La Haute Autorité pour la Bonne Gouvernance (HABG) et la Commission nationale indépendante de prévention et de lutte contre la corruption (CNIPLC) de la République de Djibouti ont franchi une nouvelle étape dans leur coopération en signant, ce vendredi 3 juillet 2026 à Abidjan, un mémorandum d’entente destiné à renforcer leurs actions communes en matière de prévention et de lutte contre la corruption.
La signature de cet accord est intervenue au terme d’une semaine de visite d’étude de la délégation djiboutienne en Côte d’Ivoire. La cérémonie, organisée au siège de la HABG, s’est déroulée en présence de l’ambassadeur de la République de Djibouti en Côte d’Ivoire, Mohamed Bourhan Ali, des membres du Conseil de la HABG, du directeur de cabinet, des directeurs de l’institution ainsi que des représentants de la délégation djiboutienne.

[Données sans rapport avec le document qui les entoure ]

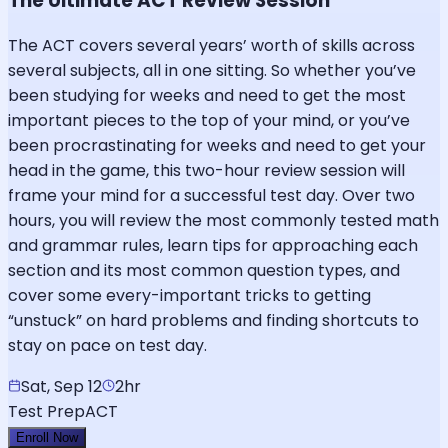
The Ultimate ACT Review Session
The ACT covers several years’ worth of skills across
several subjects, all in one sitting. So whether you’ve
been studying for weeks and need to get the most
important pieces to the top of your mind, or you’ve
been procrastinating for weeks and need to get your
head in the game, this two-hour review session will
frame your mind for a successful test day. Over two
hours, you will review the most commonly tested math
and grammar rules, learn tips for approaching each
section and its most common question types, and
cover some every-important tricks to getting
“unstuck” on hard problems and finding shortcuts to
stay on pace on test day.
Sat, Sep 12
2hr
Test Prep
ACT
Enroll Now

Dans son allocution, le président de la HABG, Zoro Épiphane Bi Ballo, s’est félicité de la qualité des échanges ayant marqué cette mission. Selon lui, les travaux ont permis aux deux institutions de partager leurs expériences sur les cadres juridiques, les dispositifs institutionnels et les pratiques opérationnelles développés dans leurs pays respectifs pour prévenir et combattre la corruption.

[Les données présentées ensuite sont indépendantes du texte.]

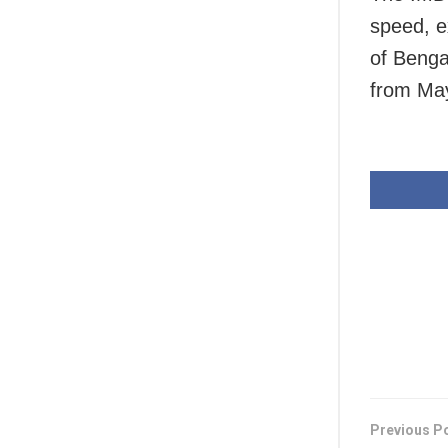
speed, e
of Benga
from May
Previous P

Pour le président de la HABG, la signature de ce mémorandum dépasse le cadre d’un simple acte protocolaire. Elle traduit, a-t-il souligné, une volonté commune d’inscrire cette coopération dans la durée à travers des échanges d’expertise, une assistance technique, le renforcement des capacités et la mise en œuvre d’actions conjointes.
« Je me réjouis particulièrement de la signature de ce Mémorandum d’entente, qui consacre notre volonté commune d’inscrire cette coopération dans la durée à travers les échanges d’expertise, l’assistance technique, le renforcement des capacités et la mise en œuvre d’actions conjointes en matière de prévention et de lutte contre la corruption », a déclaré Zoro Épiphane Bi Ballo.

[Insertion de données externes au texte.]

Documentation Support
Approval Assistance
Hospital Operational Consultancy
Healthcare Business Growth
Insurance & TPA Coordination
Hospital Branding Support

Il a également plaidé pour une mise en œuvre rapide de cet accord à travers un plan opérationnel ambitieux comprenant des missions réciproques, des sessions de formation au sein de l’Académie de la Bonne Gouvernance ainsi que des échanges techniques portant sur les enquêtes, les investigations et la conformité dans la commande publique.
De son côté, la présidente de la CNIPLC, Badria Zakaria Cheikh Ibrahim, a salué l’accueil réservé à sa délégation et la qualité de l’organisation de cette visite d’étude. Elle a estimé que les objectifs de la mission avaient été pleinement atteints grâce aux nombreuses séances de travail organisées avec les différentes directions de la HABG.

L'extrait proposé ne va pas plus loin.